Comment encore faire admettre l’idée que la valeur «sécurité» requiert, pour son accomplissement, l’abandon des intérêts individuels pour l’intérêt collectif, dès lors que le libre arbitre que peut brandir chaque individu est la garantie de la liberté, donc de son autonomie qui est, elle-aussi, une valeur?
Dès lors, comment lutter contre les antivaleurs? La réponse simpliste pourrait se retrouver du côté du législateur. Les législateurs pourraient envisager un ensemble de lois, de textes juridiques visant à réguler la condition d’une accession normale aux valeurs universelles, faute de quoi, la société basculerait dans l’anarchie et donc dans la forme suprême et destructrice de l’injustice. Mais, cette incantation a des limites: la loi, les textes ne peuvent régir le cœur des hommes. Les aspirations individuelles des hommes échappent au contrôle du législateur.

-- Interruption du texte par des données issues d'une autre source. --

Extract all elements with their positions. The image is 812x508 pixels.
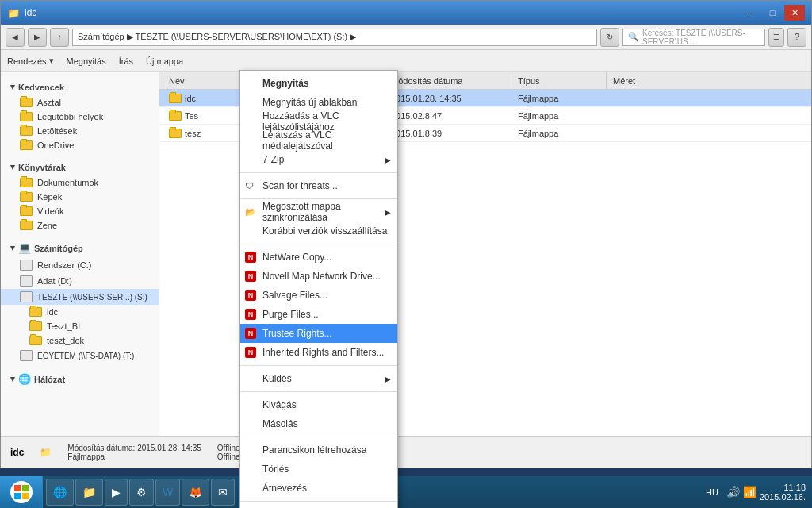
sidebar-item-legutóbbi[interactable]: Legutóbbi helyek [1, 110, 159, 124]
network-tray-icon[interactable]: 📶 [743, 486, 756, 498]
search-placeholder: Keresés: TESZTE (\\USERS-SERVER\US... [642, 29, 760, 46]
sidebar-item-onedrive[interactable]: OneDrive [1, 138, 159, 152]
sidebar-item-rendszer-c[interactable]: Rendszer (C:) [1, 257, 159, 273]
folder-icon [20, 140, 33, 150]
toolbar-írás[interactable]: Írás [119, 56, 133, 66]
sidebar-item-képek[interactable]: Képek [1, 190, 159, 204]
search-box[interactable]: 🔍 Keresés: TESZTE (\\USERS-SERVER\US... [622, 29, 765, 46]
rendszer-c-label: Rendszer (C:) [37, 260, 91, 270]
taskbar-explorer-button[interactable]: 📁 [75, 479, 103, 506]
menu-label: Scan for threats... [262, 180, 338, 191]
forward-button[interactable]: ▶ [28, 28, 47, 47]
teszt-dok-label: teszt_dok [47, 336, 84, 345]
menu-megosztott[interactable]: 📂 Megosztott mappa szinkronizálása ▶ [240, 202, 397, 221]
volume-icon[interactable]: 🔊 [726, 486, 740, 498]
close-button[interactable]: ✕ [784, 5, 805, 21]
col-header-date[interactable]: Módosítás dátuma [385, 72, 511, 89]
számítógép-label: Számítógép [34, 244, 83, 253]
sidebar-item-teszt-dok[interactable]: teszt_dok [1, 333, 159, 348]
sidebar-item-dokumentumok[interactable]: Dokumentumok [1, 175, 159, 190]
up-button[interactable]: ↑ [50, 28, 69, 47]
folder-icon [29, 321, 42, 331]
toolbar-rendezés[interactable]: Rendezés ▾ [7, 56, 54, 66]
taskbar-word-button[interactable]: W [155, 479, 180, 506]
taskbar-ie-button[interactable]: 🌐 [46, 479, 74, 506]
start-button[interactable] [0, 476, 43, 508]
menu-label: Trustee Rights... [262, 328, 332, 339]
menu-küldés[interactable]: Küldés ▶ [240, 369, 397, 388]
könyvtárak-label: Könyvtárak [18, 163, 66, 172]
menu-megnyitás-új-ablak[interactable]: Megnyitás új ablakban [240, 93, 397, 112]
menu-átnevezés[interactable]: Átnevezés [240, 479, 397, 498]
sidebar-section-hálózat-title[interactable]: ▾ 🌐 Hálózat [1, 370, 159, 388]
back-button[interactable]: ◀ [6, 28, 25, 47]
maximize-button[interactable]: □ [762, 5, 783, 21]
clock[interactable]: 11:18 2015.02.16. [760, 483, 806, 502]
menu-netware-copy[interactable]: N NetWare Copy... [240, 248, 397, 267]
address-path[interactable]: Számítógép ▶ TESZTE (\\USERS-SERVER\USER… [72, 29, 597, 46]
chrome-icon: ⚙ [136, 486, 147, 498]
sidebar-item-teszt-bl[interactable]: Teszt_BL [1, 319, 159, 333]
teszte-label: TESZTE (\\USERS-SER...) (S:) [37, 293, 147, 302]
sidebar-item-teszte[interactable]: TESZTE (\\USERS-SER...) (S:) [1, 289, 159, 305]
menu-kivágás[interactable]: Kivágás [240, 395, 397, 414]
menu-vlc-play[interactable]: Lejátszás a VLC médialejátszóval [240, 131, 397, 150]
minimize-button[interactable]: ─ [740, 5, 760, 21]
sidebar-item-egyetem[interactable]: EGYETEM (\\FS-DATA) (T:) [1, 348, 159, 364]
sidebar-item-idc[interactable]: idc [1, 305, 159, 319]
taskbar-chrome-button[interactable]: ⚙ [129, 479, 154, 506]
toolbar: Rendezés ▾ Megnyitás Írás Új mappa [1, 50, 811, 72]
menu-label: Lejátszás a VLC médialejátszóval [262, 129, 388, 152]
refresh-button[interactable]: ↻ [600, 28, 619, 47]
status-folder-icon: 📁 [40, 447, 52, 458]
adat-d-label: Adat (D:) [37, 276, 72, 286]
status-date-info: Módosítás dátuma: 2015.01.28. 14:35 Fájl… [67, 444, 201, 461]
sidebar-item-adat-d[interactable]: Adat (D:) [1, 273, 159, 289]
menu-novell-map[interactable]: N Novell Map Network Drive... [240, 267, 397, 286]
taskbar-firefox-button[interactable]: 🦊 [182, 479, 209, 506]
menu-label: Korábbi verziók visszaállítása [262, 225, 387, 237]
window-controls: ─ □ ✕ [740, 5, 805, 21]
taskbar-media-button[interactable]: ▶ [105, 479, 128, 506]
menu-inherited[interactable]: N Inherited Rights and Filters... [240, 343, 397, 362]
egyetem-label: EGYETEM (\\FS-DATA) (T:) [37, 352, 134, 360]
menu-separator-1 [240, 172, 397, 173]
menu-label: Megnyitás új ablakban [262, 97, 357, 108]
col-header-type[interactable]: Típus [511, 72, 607, 89]
menu-másolás[interactable]: Másolás [240, 414, 397, 433]
chevron-icon: ▾ [10, 162, 15, 172]
sidebar-section-könyvtárak-title[interactable]: ▾ Könyvtárak [1, 159, 159, 175]
menu-label: Törlés [262, 464, 289, 475]
drive-icon [20, 350, 33, 361]
view-options-button[interactable]: ☰ [768, 28, 784, 47]
context-menu: Megnyitás Megnyitás új ablakban Hozzáadá… [239, 70, 398, 508]
svg-rect-0 [14, 485, 21, 491]
menu-scan[interactable]: 🛡 Scan for threats... [240, 176, 397, 195]
menu-parancsikon[interactable]: Parancsikon létrehozása [240, 441, 397, 460]
toolbar-új-mappa[interactable]: Új mappa [146, 56, 183, 66]
menu-tulajdonságok[interactable]: Tulajdonságok [240, 505, 397, 508]
sidebar-section-számítógép-title[interactable]: ▾ 💻 Számítógép [1, 239, 159, 257]
képek-label: Képek [37, 192, 62, 202]
menu-korábbi[interactable]: Korábbi verziók visszaállítása [240, 221, 397, 241]
sidebar-item-zene[interactable]: Zene [1, 218, 159, 233]
menu-megnyitás[interactable]: Megnyitás [240, 74, 397, 93]
menu-7zip[interactable]: 7-Zip ▶ [240, 150, 397, 169]
help-button[interactable]: ? [787, 28, 806, 47]
menu-vlc-lista[interactable]: Hozzáadás a VLC lejátszólistájához [240, 112, 397, 131]
menu-trustee-rights[interactable]: N Trustee Rights... [240, 324, 397, 343]
taskbar-email-button[interactable]: ✉ [211, 479, 235, 506]
sidebar-section-kedvencek-title[interactable]: ▾ Kedvencek [1, 79, 159, 95]
menu-törlés[interactable]: Törlés [240, 460, 397, 479]
sidebar-item-asztal[interactable]: Asztal [1, 95, 159, 110]
toolbar-megnyitás[interactable]: Megnyitás [67, 56, 106, 66]
menu-purge[interactable]: N Purge Files... [240, 305, 397, 324]
svg-rect-2 [14, 493, 21, 499]
col-header-size[interactable]: Méret [607, 72, 670, 89]
sidebar-item-letöltések[interactable]: Letöltések [1, 124, 159, 138]
sidebar-item-videók[interactable]: Videók [1, 204, 159, 218]
chevron-icon: ▾ [10, 82, 15, 92]
language-indicator[interactable]: HU [701, 487, 723, 497]
menu-salvage[interactable]: N Salvage Files... [240, 286, 397, 305]
start-icon [10, 481, 33, 503]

La crise des valeurs existait déjà à l’époque de la Grèce antique, en témoignent les textes de Platon sur le fondement des gouvernements et de la responsabilité des citoyens. Déjà, il posait les quatre vertus qui structurent la bonne gouvernance, parmi lesquelles «le sens élevé du sacrifice pour le bien commun». Platon préconisait même qu’aucun prince régnant ne possédait de propriété. Combattre les antivaleurs consistait à rendre les citoyens responsables, mais en leur inculquant quelques valeurs dont ils n’avaient pas encore connaissance.
Les antivaleurs ont aussi la peau dure, car pour certains, l’essence précède l’existence. Que peut faire l’Etat face à un individu dont les prédispositions anarchiques ont été définies dès sa naissance, validant ainsi la théorie du criminel-né? Pour combattre les antivaleurs, il faut les constater, surtout quand elles se confondent avec les comportements anti-sociaux, les répertorier et les réfréner au fur et à mesure qu’elles se manifestent, car elles ne sauraient être irréversiblement éradiquées, parce que certaines trouvent leur origine dans les gênes de l’homme. L’homme est fait de cette dualité «bien contre mal» qui l’empêche, malheureusement, de trouver son bonheur dans le bonheur des autres. Souvenons-nous de Jean-Paul Sartre: «L’enfer, c’est les autres».
J’ai fait allusion à une société qui serait détruite par l’injustice. Je voudrais nuancer mon propos à ce sujet. En effet, il existe, dans la nature des choses, des notions contraires entre elles, qui ne peuvent coexister ensemble dans le même sujet, comme le bonheur et le malheur, comme la santé et la maladie, comme la justice et l’injustice.
L’injustice est, souvent, gauchement définie comme l’absence de justice. On entend même parler d’impunité comme synonyme d’injustice, comme la manifestation d’une déception relativement à des attentes normatives. Et cela en dépit du fait que la justice soit rien d’autre que l’injustice partagée.
En effet, l’injustice paraît si facilement naturelle à ceux-là mêmes qui en sont les victimes, que l’on en vient à se demander si celle-ci ne souffre pas, à son tour, d’une plus grande injustice. Et c’est encore Platon qui y répondait de la manière la plus satisfaisante, lorsqu’il disait: «Ce n’est pas parce qu’on craint de la commettre, mais parce qu’on craint de la subir que l’on blâme l’injustice».
L’injustice a ceci de bon que personne ne la revendique ou ne l’aime ouvertement; elle diffère à ce niveau de la justice qui n’engendre que des révoltés amoureux de la justice poussant au désordre.
Or, selon Goethe, s’il fallait choisir entre une injustice et le désordre, il vaut mieux choisir l’injustice. Parce que le désordre, c’est l’ordre moins le pouvoir. C’est au nom de cette représentation que Ponce Pilate condamna Jésus-Christ, pour maintenir l’ordre dans Jérusalem, au lieu de Barabbas, réputé criminel. Le désir de sécurité, qui est une valeur, s’oppose à tout compromis avec les antivaleurs, parce que lorsque l’Etat hésite à faire des choix, l’injustice s’installe sournoisement et consomme la société de l’intérieur. Il est, donc, important de considérer et de retenir, avec Socrate, que tout ce qui est légal est juste. L’éthique républicaine est à ce prix.